Verse 33
34. Verily I say unto thee Our Lord is forced by Peter’s boasts, nay, gain-sayings, to bring out the clear, precise, sorrowful truth.
Before the cock crow Mark and Luke say, “before the cock crow twice.” This Matthew omits, because it was the second cock-crowing that was usually and technically called “the cock-crowing.” Our Lord doubtless referred to the usual morning cock-crowing, since the midnight one is seldom heard, or in conversation taken into account. No difficulty can arise from the fact that the Jews kept no gallinaceous or barn fowls. The Romans may have done so, and the crow of the cock may have been heard from the Pretorium.

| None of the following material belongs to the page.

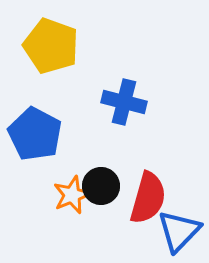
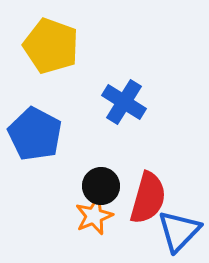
blue cross: rotated 18 degrees clockwise
orange star: moved 22 px right, 21 px down
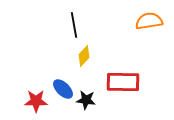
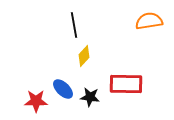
red rectangle: moved 3 px right, 2 px down
black star: moved 4 px right, 3 px up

“In the crowing of a cock,” says Buckhardt, “there are two remarkable things: One, that an animal so small should cry with so loud a voice; the other, that it sings at stated hours, and at such times as other birds are silent in sleep.” He is created nature’s living time-keeper, He is God’s appointed watchman and crier in the midnight and at daylight, knowing and telling the hours by a wonderful instinct. That he is so inspired by a divine faculty, the Arabians expressed by their fancy that there was a white cock before the throne of God, whose voice gives the signal for all cocks on earth to crow. It was such a crier at whose voice the conscience of Peter was to be made to awake. But there was no power in the voice of the bird to express a divine meaning, had it not been interpreted beforehand by our Lord. So the voice of nature speaks with a divine wisdom, when we take God’s word to interpret its language.